Assignment
For the data below, retype word for word the lines from the one containing "DIGITAL PUBLISHING, LLC" through the one containing "Your email address"; drop the pictures.

--- Data for this exercise Enclosed Below ---

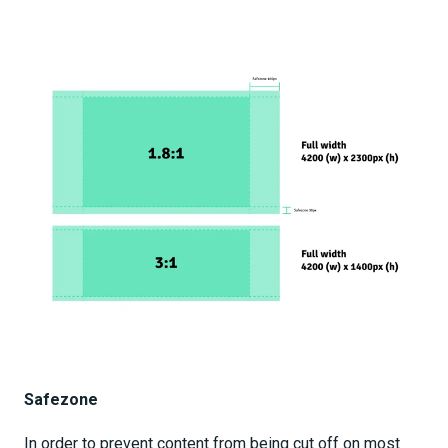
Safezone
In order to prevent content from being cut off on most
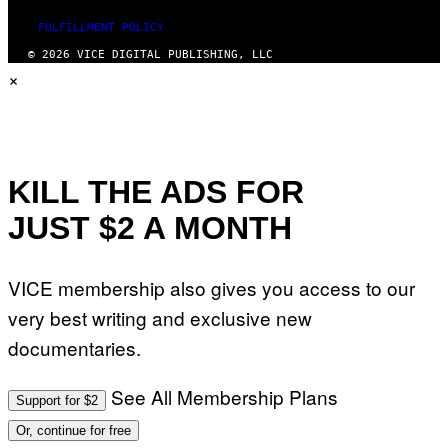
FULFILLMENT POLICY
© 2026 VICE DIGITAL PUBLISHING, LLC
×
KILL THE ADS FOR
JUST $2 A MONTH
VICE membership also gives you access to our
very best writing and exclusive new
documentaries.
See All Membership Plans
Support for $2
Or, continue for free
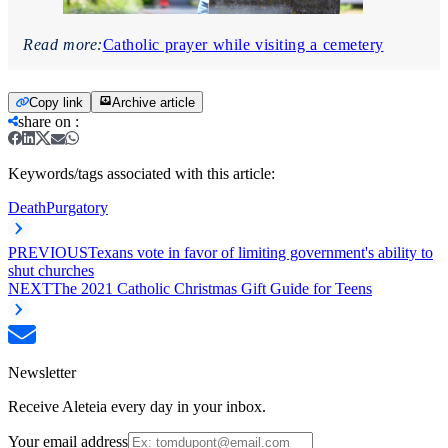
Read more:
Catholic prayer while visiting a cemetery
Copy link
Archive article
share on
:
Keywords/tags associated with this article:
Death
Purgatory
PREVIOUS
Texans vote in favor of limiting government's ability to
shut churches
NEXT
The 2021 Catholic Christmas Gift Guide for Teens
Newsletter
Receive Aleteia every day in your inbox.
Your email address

--- End of Enclosed Data for this exercise ---
--- Data for this exercise Enclosed Below ---

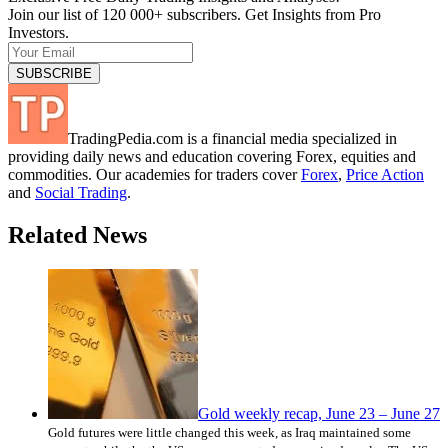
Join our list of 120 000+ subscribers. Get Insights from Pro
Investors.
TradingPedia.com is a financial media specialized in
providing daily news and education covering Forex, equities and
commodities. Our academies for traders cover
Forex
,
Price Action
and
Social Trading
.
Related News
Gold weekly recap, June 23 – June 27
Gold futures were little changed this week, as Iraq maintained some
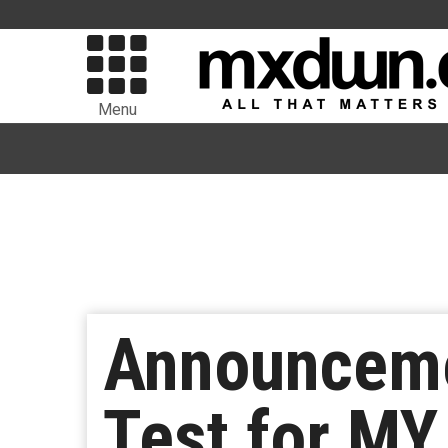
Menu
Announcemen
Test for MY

--- End of Enclosed Data for this exercise ---
--- Data for this exercise Enclosed Below ---

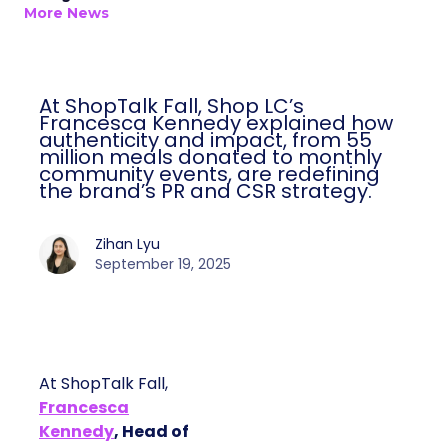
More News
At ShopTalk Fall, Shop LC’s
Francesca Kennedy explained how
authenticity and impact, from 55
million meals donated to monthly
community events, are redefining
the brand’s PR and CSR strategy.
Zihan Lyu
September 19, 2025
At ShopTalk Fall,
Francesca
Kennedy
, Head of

--- End of Enclosed Data for this exercise ---

Answer to this task
© 2026 VICE DIGITAL PUBLISHING, LLC
×
KILL THE ADS FOR
JUST $2 A MONTH
VICE membership also gives you access to our
very best writing and exclusive new
documentaries.
See All Membership Plans
Support for $2
Or, continue for free
Read more:
Catholic prayer while visiting a cemetery
Copy link
Archive article
share on
:
Keywords/tags associated with this article:
Death
Purgatory
PREVIOUS
Texans vote in favor of limiting government's ability to
shut churches
NEXT
The 2021 Catholic Christmas Gift Guide for Teens
Newsletter
Receive Aleteia every day in your inbox.
Your email address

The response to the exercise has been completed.